Sehr wichtig ist für mich Bergsport und Gesundheit. Denn das bekommt in der öffentlichen Wahrnehmung immer noch viel zu wenig Aufmerksamkeit.
Viele Menschen wissen ja gar nicht, wie schön unsere Berge, die Hütten und Wege sind oder wie gesund es ist und gut es tut, sich in den Bergen zu bewegen. Speziell die Jugend liegt mir da am Herzen. Ihr muss man die Natur näher bringen, damit sie weniger daheim sitzt und mehr rausgeht. Mit der Paracelsus Universität in Salzburg und der Sportuniversität in Innsbruck haben wir daher derzeit Projekte laufen, um den gesellschaftlichen Nutzen von Bergsport für die Gesundheit wissenschaftlich hinterlegen zu lassen.
Welche Themen sind Ihnen außerdem ein Anliegen?

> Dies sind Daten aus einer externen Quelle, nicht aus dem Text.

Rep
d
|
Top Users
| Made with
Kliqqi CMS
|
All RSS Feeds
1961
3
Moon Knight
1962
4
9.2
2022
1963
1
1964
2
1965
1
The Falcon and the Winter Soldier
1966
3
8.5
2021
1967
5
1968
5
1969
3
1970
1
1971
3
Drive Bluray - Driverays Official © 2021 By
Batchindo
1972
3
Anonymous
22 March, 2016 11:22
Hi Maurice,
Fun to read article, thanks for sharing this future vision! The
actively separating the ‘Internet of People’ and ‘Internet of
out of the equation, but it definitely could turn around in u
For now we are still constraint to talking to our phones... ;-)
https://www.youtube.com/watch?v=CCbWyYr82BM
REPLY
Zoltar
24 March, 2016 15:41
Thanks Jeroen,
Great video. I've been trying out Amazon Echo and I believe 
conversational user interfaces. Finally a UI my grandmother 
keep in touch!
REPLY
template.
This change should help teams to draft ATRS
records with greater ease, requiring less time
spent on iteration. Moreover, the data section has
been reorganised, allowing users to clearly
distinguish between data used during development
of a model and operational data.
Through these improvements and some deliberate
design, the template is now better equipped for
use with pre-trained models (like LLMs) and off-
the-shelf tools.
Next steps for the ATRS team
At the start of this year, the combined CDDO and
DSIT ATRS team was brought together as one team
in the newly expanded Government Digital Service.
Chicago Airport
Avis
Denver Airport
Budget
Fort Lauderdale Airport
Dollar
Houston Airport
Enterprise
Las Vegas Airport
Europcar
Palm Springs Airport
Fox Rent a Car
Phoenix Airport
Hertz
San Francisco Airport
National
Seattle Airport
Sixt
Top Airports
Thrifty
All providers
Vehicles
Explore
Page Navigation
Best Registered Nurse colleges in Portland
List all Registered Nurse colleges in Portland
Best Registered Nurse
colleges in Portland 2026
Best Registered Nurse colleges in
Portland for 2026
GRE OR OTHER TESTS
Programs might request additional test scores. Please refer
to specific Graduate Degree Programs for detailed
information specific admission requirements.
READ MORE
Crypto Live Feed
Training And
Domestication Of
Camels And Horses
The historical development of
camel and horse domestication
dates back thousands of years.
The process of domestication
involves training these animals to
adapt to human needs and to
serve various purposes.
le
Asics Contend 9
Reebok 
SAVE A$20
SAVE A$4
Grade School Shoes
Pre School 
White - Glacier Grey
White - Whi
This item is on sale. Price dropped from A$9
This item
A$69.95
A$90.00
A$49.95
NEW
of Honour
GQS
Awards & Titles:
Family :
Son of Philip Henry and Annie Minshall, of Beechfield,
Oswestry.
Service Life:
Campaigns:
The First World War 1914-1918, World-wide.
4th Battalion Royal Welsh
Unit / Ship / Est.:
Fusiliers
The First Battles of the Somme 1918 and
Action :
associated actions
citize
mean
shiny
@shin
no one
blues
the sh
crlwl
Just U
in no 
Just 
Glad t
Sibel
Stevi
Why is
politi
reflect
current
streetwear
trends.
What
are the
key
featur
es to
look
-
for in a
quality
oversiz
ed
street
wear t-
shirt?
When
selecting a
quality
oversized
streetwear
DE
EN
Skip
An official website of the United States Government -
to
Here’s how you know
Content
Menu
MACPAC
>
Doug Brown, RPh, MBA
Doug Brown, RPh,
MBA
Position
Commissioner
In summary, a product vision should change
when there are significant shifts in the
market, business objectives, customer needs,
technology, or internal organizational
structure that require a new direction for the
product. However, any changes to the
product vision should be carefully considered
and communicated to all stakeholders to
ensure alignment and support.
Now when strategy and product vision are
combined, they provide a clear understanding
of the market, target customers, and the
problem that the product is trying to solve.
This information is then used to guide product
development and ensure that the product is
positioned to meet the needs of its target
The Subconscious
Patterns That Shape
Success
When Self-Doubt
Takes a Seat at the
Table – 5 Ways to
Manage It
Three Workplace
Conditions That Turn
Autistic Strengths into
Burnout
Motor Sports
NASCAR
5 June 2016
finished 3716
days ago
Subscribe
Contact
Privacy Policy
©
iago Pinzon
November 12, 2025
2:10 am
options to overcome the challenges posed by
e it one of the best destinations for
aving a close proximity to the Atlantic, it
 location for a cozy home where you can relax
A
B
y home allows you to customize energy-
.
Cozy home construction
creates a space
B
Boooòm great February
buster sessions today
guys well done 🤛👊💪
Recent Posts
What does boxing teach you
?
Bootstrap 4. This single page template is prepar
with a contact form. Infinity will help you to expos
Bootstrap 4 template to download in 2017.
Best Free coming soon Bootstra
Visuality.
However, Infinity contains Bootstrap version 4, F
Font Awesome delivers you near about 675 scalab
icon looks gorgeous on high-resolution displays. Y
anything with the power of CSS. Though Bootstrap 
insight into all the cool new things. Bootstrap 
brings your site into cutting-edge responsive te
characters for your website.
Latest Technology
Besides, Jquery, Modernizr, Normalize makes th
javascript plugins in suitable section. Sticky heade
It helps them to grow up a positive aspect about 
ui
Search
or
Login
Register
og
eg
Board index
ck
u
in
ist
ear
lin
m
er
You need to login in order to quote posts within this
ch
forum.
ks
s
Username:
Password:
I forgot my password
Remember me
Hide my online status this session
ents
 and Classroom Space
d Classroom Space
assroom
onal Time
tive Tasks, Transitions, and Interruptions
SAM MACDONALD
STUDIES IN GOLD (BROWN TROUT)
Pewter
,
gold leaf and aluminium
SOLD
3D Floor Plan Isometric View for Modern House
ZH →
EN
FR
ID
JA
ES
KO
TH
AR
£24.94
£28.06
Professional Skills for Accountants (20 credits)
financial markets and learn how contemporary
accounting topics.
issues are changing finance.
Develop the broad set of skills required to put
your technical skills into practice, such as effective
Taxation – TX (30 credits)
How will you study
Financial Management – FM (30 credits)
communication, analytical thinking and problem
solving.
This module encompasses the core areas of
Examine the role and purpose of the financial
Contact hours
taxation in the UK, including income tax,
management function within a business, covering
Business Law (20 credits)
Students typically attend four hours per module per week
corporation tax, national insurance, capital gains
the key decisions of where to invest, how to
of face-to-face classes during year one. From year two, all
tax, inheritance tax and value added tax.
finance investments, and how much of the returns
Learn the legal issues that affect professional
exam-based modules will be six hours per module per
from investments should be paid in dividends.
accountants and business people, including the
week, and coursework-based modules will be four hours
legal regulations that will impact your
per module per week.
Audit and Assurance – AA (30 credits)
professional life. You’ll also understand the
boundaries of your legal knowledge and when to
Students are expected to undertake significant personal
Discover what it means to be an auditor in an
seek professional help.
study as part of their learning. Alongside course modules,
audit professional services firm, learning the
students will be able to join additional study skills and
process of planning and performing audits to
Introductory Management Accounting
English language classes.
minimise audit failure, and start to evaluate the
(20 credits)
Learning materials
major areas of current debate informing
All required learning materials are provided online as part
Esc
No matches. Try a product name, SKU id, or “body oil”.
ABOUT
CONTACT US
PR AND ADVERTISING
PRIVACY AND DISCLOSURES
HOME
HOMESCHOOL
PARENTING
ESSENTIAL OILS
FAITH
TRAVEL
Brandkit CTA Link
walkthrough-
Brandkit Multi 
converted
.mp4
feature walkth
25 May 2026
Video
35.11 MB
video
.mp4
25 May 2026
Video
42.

Natürlich die Sicherheit am Berg. Wir haben mit Michael Larcher und seinem Team eine tolle Bergsportabteilung. Wir bieten viele Kurse an und wollen die Leute schulen, damit sie die Gefahr besser einschätzen können. Da hat sich in den letzten Jahren viel getan. „Halbschuhtouristen“ sind viel seltener geworden, und die Unfallzahlen sind an und für sich rückläufig. Aber mit der Ausrüstung allein ist es nicht getan; man muss auch das Hirnkastl einschalten, und das tut man besser, wenn man sich auskennt, also ein Bewusstsein für das Risiko hat. Dafür bieten wir verschiedenste Kurse an. Außerdem stehen wir für den alpinen Naturschutz ein. Wir sind kein grüner Fundamentalistenverein. Wir reden mit allen, und es geht uns darum, einen Konsens zu finden. Wir wollen so stark sein, dass wir gefragt werden und mitgestalten können. Bei den Kalkkögeln, nahe Innsbruck, war der Alpenverein die treibende Kraft, dass dieses Ruhegebiet nicht aufgelöst wurde. Wenn wir nicht so massiv argumentiert hätten, wäre die Politik drübergefahren.
Die alpinen Vereine leisten einen enormen Beitrag, um die Infrastruktur am Berg für den Tourismus zu erhalten. Ist das auch weiterhin zu schaffen?
Die Unterstützung vonseiten der Politik ist seit der Petition im Jahr 2013 deutlich besser geworden. Es hinken zwar manche Bundesländer hinterher – ich würde mir wünschen, dass es einen festgeschriebenen Beitrag zur Erhaltung des Wegenetzes gibt – ich bin aber guter Dinge, dass wir die Hütten und auch die Wege erhalten können. Denn ohne die Arbeit der alpinen Vereine findet der Sommertourismus nur noch im Tal statt. Die Holländer, die Deutschen kommen ja nicht zu uns, um am Inn entlangzumarschieren. Sie wollen auf die Berge gehen! Wenn wir nicht in der Lage sind, die alpine Infrastruktur zu erhalten, dann gibt’s den Wandertourismus nicht mehr.
Wie passen der Tourismus und der Alpenverein zusammen?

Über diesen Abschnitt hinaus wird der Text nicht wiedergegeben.